Pharmacokinetic evaluations—Compartmental pharmacokinetic evaluation for each individual dog's time versus plasma concentration profiles for zolpidem was performed with a pharmacokinetic software package.i The compartmental approach was preferred to the noncompartmental approach because its good predictive properties are generally independent of the size of the dose and dose interval.12 The following variables were calculated: Cmax, Tmax, AUC0–∞, half-life rate constant, and clearance. Area under the plasma concentration curve was calculated by the linear trapezoidal rule.13
Pharmacokinetic-pharmacodynamic evaluations—The tse and Δtse were determined by linear interpolation between the plasma concentration-time curve and a relevant plasma concentration. This concentration value, defined as the minimum concentration at which adverse effects occurred, was derived from the predicted plasma concentration value at the time at which the first adverse effect was detected in each individual dog. The tse is equivalent to the time taken to reach this concentration, and Δtse is equivalent to the period during which this plasma concentration is exceeded.

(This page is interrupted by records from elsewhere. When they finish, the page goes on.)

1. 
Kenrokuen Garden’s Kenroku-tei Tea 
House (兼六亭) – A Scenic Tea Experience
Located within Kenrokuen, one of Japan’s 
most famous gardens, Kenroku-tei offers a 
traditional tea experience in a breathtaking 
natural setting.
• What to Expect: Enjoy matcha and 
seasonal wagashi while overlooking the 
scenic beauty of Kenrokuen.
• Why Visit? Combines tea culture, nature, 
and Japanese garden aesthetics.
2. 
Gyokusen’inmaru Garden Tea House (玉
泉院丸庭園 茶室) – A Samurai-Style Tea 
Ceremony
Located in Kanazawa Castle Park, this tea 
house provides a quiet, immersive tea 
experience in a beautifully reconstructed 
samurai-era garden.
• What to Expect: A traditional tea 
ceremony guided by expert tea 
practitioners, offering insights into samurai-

Statistical analysis—The pharmacokinetic statistical analyses were performed with an ANOVA. The parametrical pharmacodynamic parameters were evaluated with an ANOVA for repeated measures with a Dunnett post hoc test to compare the values determined at 0 minutes with values determined at subsequent time points. For the nonparametric data, a Friedman test with a Dunn post hoc test was used. The results are presented as mean ± SD for parametric analyses and as median and range for nonparametric analyses. All the analyses were conducted with a statistics program package.j In all the analyses, differences were considered significant at associated values of P < 0.05.
Results
The analytic method was partially revalidated in dog plasma in terms of recovery, linearity, limit of detection, LOQ, recovery, precision, and accuracy. It was selective and specific for the zolpidem, with a limit of detection and LOQ of 0.3 and 1 ng/mL, respectively. The values of precision for zolpidem were always ≤ 6.1% (coefficient of variation), and accuracy was < 5.7%. In some samples, an unknown time-dependent peak was found. It was distinct from the peaks attributed to matrix impurities and continued to increase in concentration even after concentrations of zolpidem had begun to decrease (Figure 1).

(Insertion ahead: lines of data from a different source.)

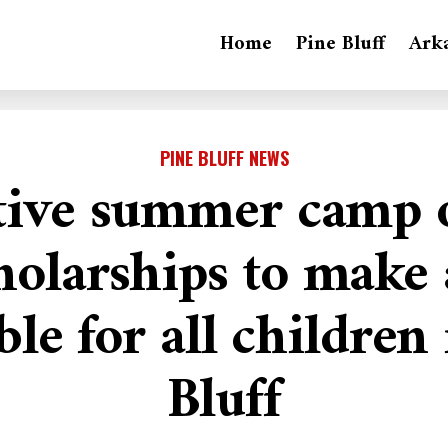
Home
Pine Bluff
Ark
PINE BLUFF NEWS
tive summer camp o
holarships to make 
ble for all children
Bluff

Pharmacokinetics—The pharmacokinetics of zolpidem were described by a 1-compartment model. Plasma zolpidem concentrations were still detectable in dogs following treatment with the lower or higher dose of zolpidem up to 4 and 6 hours after administration, respectively. The drug was both rapidly absorbed and eliminated from the plasma compartment. The mean plasma concentration versus time curves for both groups had a similar profile, with the same observed Tmax (1 hour; Figure 2). Time of Cmax differed widely among dogs; absorption was rapid in some dogs (Tmax, 30 minutes), whereas absorption was much more delayed in others (Tmax, 1.5 hours). The variance in Tmax did not appear to be breed associated; however, because each breed was only represented by small numbers of dogs, it was not possible to perform statistical analysis to definitely exclude a correlation. It is noteworthy that, in each dog, Tmax was constant regardless of the dose, demonstrating that this parameter was independent of dose.

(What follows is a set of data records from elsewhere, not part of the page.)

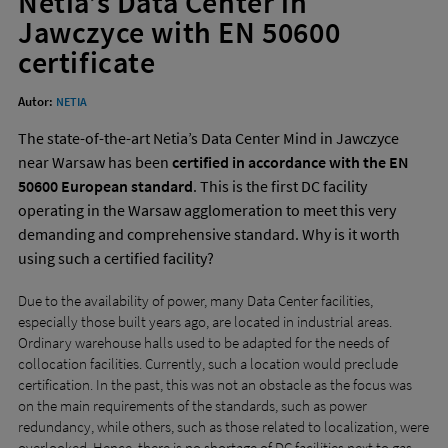
Netia’s Data Center in
to
or
Jawczyce with EN 50600
wi
certificate
sw
ges
Autor:
NETIA
The state-of-the-art Netia’s Data Center Mind in Jawczyce
near Warsaw has been
certified in accordance with the EN
50600 European standard
. This is the first DC facility
operating in the Warsaw agglomeration to meet this very
demanding and comprehensive standard. Why is it worth
using such a certified facility?
Due to the availability of power, many Data Center facilities,
especially those built years ago, are located in industrial areas.
Ordinary warehouse halls used to be adapted for the needs of
collocation facilities. Currently, such a location would preclude
certification. In the past, this was not an obstacle as the focus was
on the main requirements of the standards, such as power
redundancy, while others, such as those related to localization, were
overlooked. Hence, there is no shortage of DC facilities next to gas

The pharmacokinetic curves (Figure 2) were proportional to the administered dose. The ratio of doses administered in the present study was 3.3; this value was similar to the between-dose ratios for AUC0–∞ (2.7) and Cmax (3.4; Table 1).
Mean ± SD values for the main pharmacokinetic variables for zolpidem determined from plasma samples obtained from 8 healthy adult dogs before (0 minutes) and following oral administration of a single dose of zolpidem (0.15 mg/kg or 0.50 mg/kg) in a crossover study.
Parameter | Zolpidem | |
---|---|---|
0.15 mg/kg | 0.50 mg/kg | |
AUC0–∞ (h.ng/mL) | 63.05 ± 12.76 | 170.23 ± 42.68 |
KHL (h) | 0.64 ± 0.13 | 0.51 ± 0.21 |
Clearance (mL/h/kg) | 2,379 ± 987 | 3,820 ± 1,247 |
Tmax (h) | 1.04 ± 0.45 | 0.93 ± 0.42 |
Cmax (ng/mL) | 25.2 ± 2.39 | 85.01 ± 15.42 |
KHL = Half-life rate constant.
Clinical findings and pharmacodynamics—When dogs were given the lower dose of zolpidem, the sedation scores (data not shown) or agitation scores (Figure 3) did not vary significantly from the baseline scores. Also, cardiorespiratory variables (Figure 4) and temperature values (data not shown) did not differ significantly from baseline values following administration of the lower dose of zolpidem.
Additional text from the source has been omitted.